Bacterial variants(structural variant and single nucleotide variant) calling pipeline by short read NGS data.
The following tools should be in the environment:
- samtools v1.10
- bcftools v1.10.2
- bwa v0.7.17-r1188
- java openjdk v11.0.13
- snakemake v5.4.5
- fastqc v0.11.9
- multiqc v1.7
- python v3.7.3
The following tools has pre-installed in this package:
- vcfutils.pl
- picard
- annovar v2018-04-16
- delly v0.8.5
The following python package should have beed install:
- pandas
to install this package:
git clone https://github.com/Chuhao-Li/resequence.git
-
Edit conf.json
-
Run the pipeline using example files as input:
cd /path/to/package_directory
snakemake -s resequence.snk.py --config BASE_DIR=./ --configfile conf.json
The output should be in the test_resequence_output
directory.
- reference genomic sequence file (fasta format)
- reference annotation file (gff3 format)
- cleaned paired-end short read sequence files (fastq format)
After the pipeline finished, you would like to first read the following files:
report/SNV/clustered.SNV.txt
orreport/SNV/clustered.SNV.html
report/SV/clustered.SV.txt
orreport/SV/clustered.SV.html
Each kind of variants corresponds to two output files with the same content but different format(html and txt). To make the result more readable, variants are clustered by start position.
To further understand the SV details, you may want to read the following files:
delly/sample1/sample1.filtered.vcf
cnv/sample1/sample1.high.xls
cnv/sample1/sample1.del.xls
To further understand the SNV details, you may want to read the following files:
BWA/sample1/sample1.final.vcf
To view specific variants in genome browser like igv, you may need the following files:
BWA/sample1/sample1.bam
reference/reference.fasta
reference/reference.gff
- Align short reads to reference sequence.

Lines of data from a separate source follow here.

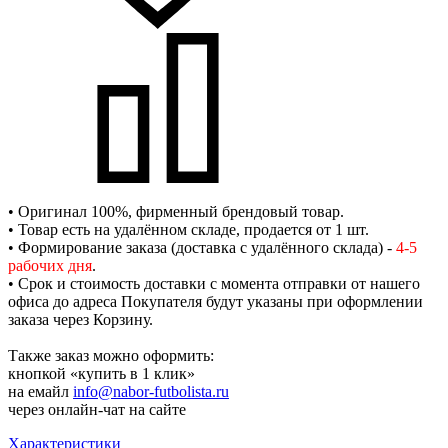
• Оригинал 100%, фирменный брендовый товар.
• Товар есть на удалённом складе, продается от 1 шт.
• Формирование заказа (доставка с удалённого склада) -
4-5
рабочих дня
.
• Срок и стоимость доставки с момента отправки от нашего
офиса до адреса Покупателя будут указаны при оформлении
заказа через Корзину.
Также заказ можно оформить:
кнопкой «купить в 1 клик»
на емайл
info@nabor-futbolista.ru
через онлайн-чат на сайте
Характеристики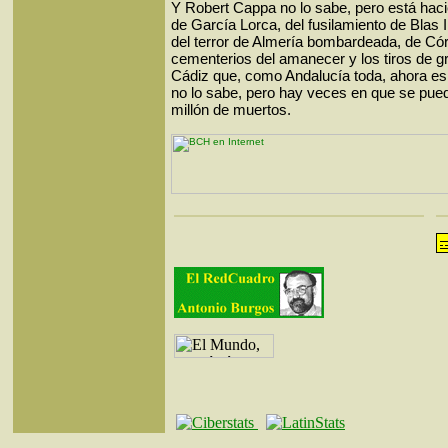
Y Robert Cappa no lo sabe, pero está hacie
de García Lorca, del fusilamiento de Blas I
del terror de Almería bombardeada, de Cór
cementerios del amanecer y los tiros de gr
Cádiz que, como Andalucía toda, ahora es
no lo sabe, pero hay veces en que se pued
millón de muertos.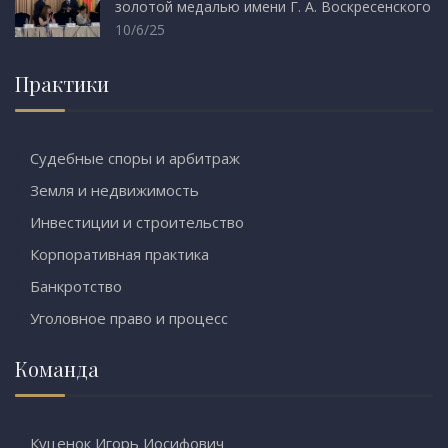
золотой медалью имени Г. А. Воскресенского
10/6/25
Практики
Судебные споры и арбитраж
Земля и недвижимость
Инвестиции и строительство
Корпоративная практика
Банкротство
Уголовное право и процесс
Команда
Куценок Игорь Иосифович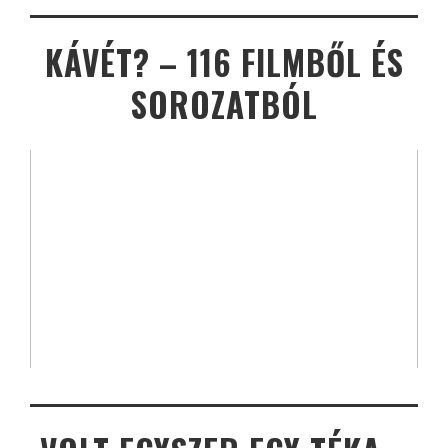
KÁVÉT? – 116 FILMBŐL ÉS
SOROZATBÓL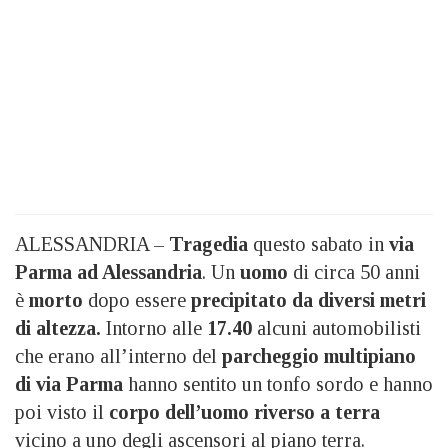
ALESSANDRIA –
Tragedia
questo sabato in
via
Parma ad Alessandria
. Un
uomo
di circa 50 anni
è
morto
dopo essere
precipitato da diversi metri
di altezza.
Intorno alle
17.40
alcuni automobilisti
che erano all’interno del
parcheggio multipiano
di via Parma
hanno sentito un tonfo sordo e hanno
poi visto il
corpo dell’uomo riverso a terra
vicino a uno degli ascensori al piano terra.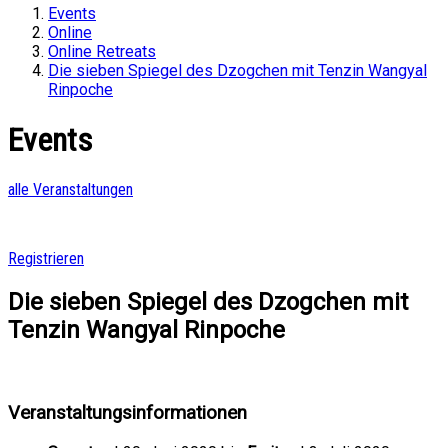
Events
Online
Online Retreats
Die sieben Spiegel des Dzogchen mit Tenzin Wangyal
Rinpoche
Events
alle Veranstaltungen
Registrieren
Die sieben Spiegel des Dzogchen mit
Tenzin Wangyal Rinpoche
Veranstaltungsinformationen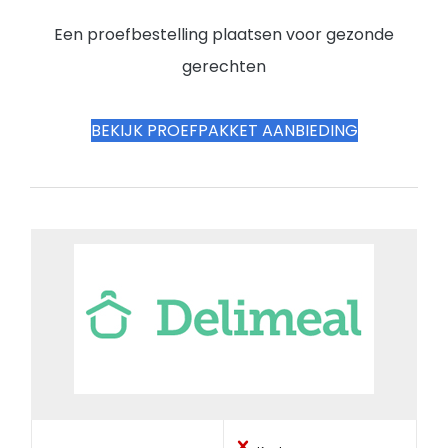
Een proefbestelling plaatsen voor gezonde
gerechten
BEKIJK PROEFPAKKET AANBIEDING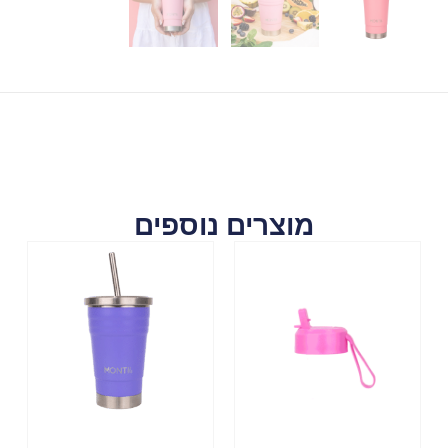
מוצרים נוספים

- Call SNP by samtools + bcftools, and then annotate SNP by annovar.
- Call SV by delly + samtools depth. Why use samtools here? SV results in improper-paired reads or splited-reads at the end of SVs. Delly use these reads to identify SVs. However, some kinds of SV can not be identified by delly: repeat-mediated SV. As we knowed, under the recombination system, repeat can result in SVs like deletion and inversion. These SVs are surrounded by repeat, where reads are marked as low quality by aligner for multi-map, thus can not be called by delly. In a compromise, we can identify deletion by read depth, this is why samtools is included in this pipeline.